Nimec knew there was no need for him to answer. What they very obviously had was a covert video-recording system — a surveillance camera and portable duplicating unit for creating automatic backup tapes. The blank round eye of the camera was lined up with the transparent part of the wall mirror and pointed directly into the room. Roma might not keep written records of his various dealings, Nimec thought, but that clearly did not mean he was without any records at all.
He stood there looking into the hollow space. On a shelf below the electronic components were three or four scattered videotapes and a sheet of color-coded adhesive labels. The cassettes themselves were unlabeled.
“Looks like he hasn’t gotten around to cataloging his latest epics yet,” Nori whispered. She came up behind Nimec, her laser-dazzler against her leg. “Wonder what’s on them.”
“I think that’s something we need to find out,” Barnhart said.

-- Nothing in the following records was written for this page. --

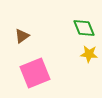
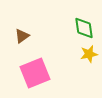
green diamond: rotated 15 degrees clockwise
yellow star: rotated 18 degrees counterclockwise
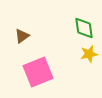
pink square: moved 3 px right, 1 px up
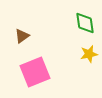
green diamond: moved 1 px right, 5 px up
pink square: moved 3 px left
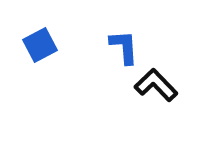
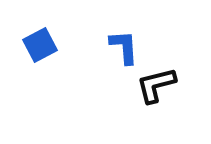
black L-shape: rotated 60 degrees counterclockwise
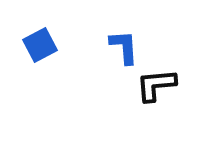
black L-shape: rotated 9 degrees clockwise
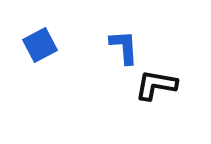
black L-shape: rotated 15 degrees clockwise
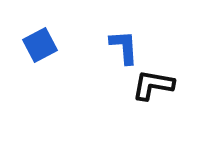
black L-shape: moved 3 px left
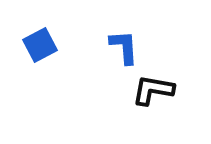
black L-shape: moved 5 px down
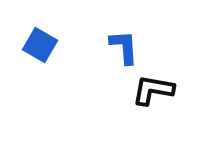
blue square: rotated 32 degrees counterclockwise
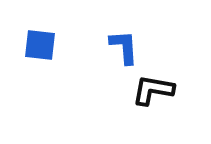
blue square: rotated 24 degrees counterclockwise
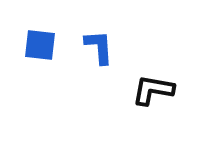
blue L-shape: moved 25 px left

Nimec hastily snatched the tapes off the shelf, put them into his duffel, then ejected the tape that was in the camera and dropped it in with them.
“Come on.” He snapped the panel shut and turned toward the others. “We’d better get out of—”

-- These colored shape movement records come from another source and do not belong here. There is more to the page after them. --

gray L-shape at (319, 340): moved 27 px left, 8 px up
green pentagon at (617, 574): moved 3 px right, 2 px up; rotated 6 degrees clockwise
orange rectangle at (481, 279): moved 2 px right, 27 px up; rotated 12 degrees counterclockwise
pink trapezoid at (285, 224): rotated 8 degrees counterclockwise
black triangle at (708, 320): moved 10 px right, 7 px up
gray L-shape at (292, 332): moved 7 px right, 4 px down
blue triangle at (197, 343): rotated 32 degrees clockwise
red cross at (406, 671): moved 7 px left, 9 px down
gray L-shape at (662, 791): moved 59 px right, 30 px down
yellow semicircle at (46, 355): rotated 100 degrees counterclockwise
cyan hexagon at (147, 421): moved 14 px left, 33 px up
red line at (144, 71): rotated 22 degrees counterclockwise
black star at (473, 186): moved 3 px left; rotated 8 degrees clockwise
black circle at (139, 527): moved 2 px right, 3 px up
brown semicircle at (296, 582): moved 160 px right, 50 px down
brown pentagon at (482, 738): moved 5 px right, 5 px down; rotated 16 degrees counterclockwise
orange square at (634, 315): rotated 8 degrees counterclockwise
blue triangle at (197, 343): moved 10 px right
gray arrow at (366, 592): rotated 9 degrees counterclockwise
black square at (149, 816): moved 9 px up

The sound of an approaching vehicle clipped off the end of the sentence. The three of them exchanged quick, anxious looks. They could hear the sound of tires crunching on fresh snowpack. It was close, very close, maybe right outside the building. Then the engine shivered into silence, doors slammed, and there were voices. Coarse male voices out in the street.
Nimec crossed the room, stood to one side of the window, and peered cautiously around the frame. There were two men downstairs near the club’s main entrance, the dark outlines of at least two more in the car’s front seat. One of the men on the sidewalk wore a brown military-surplus bomber jacket with a fleece collar. The other had on a long tweed overcoat. Both were huge. He recognized them instantly, just as he did the vehicle in which they’d arrived. They were Roma’s thugs, the bunch who had been flanking him when he left the building half an hour earlier.
As Nimec stood watching them, the pair that had gotten out of the car turned toward the entrance, then strode under the awning and were blocked from sight.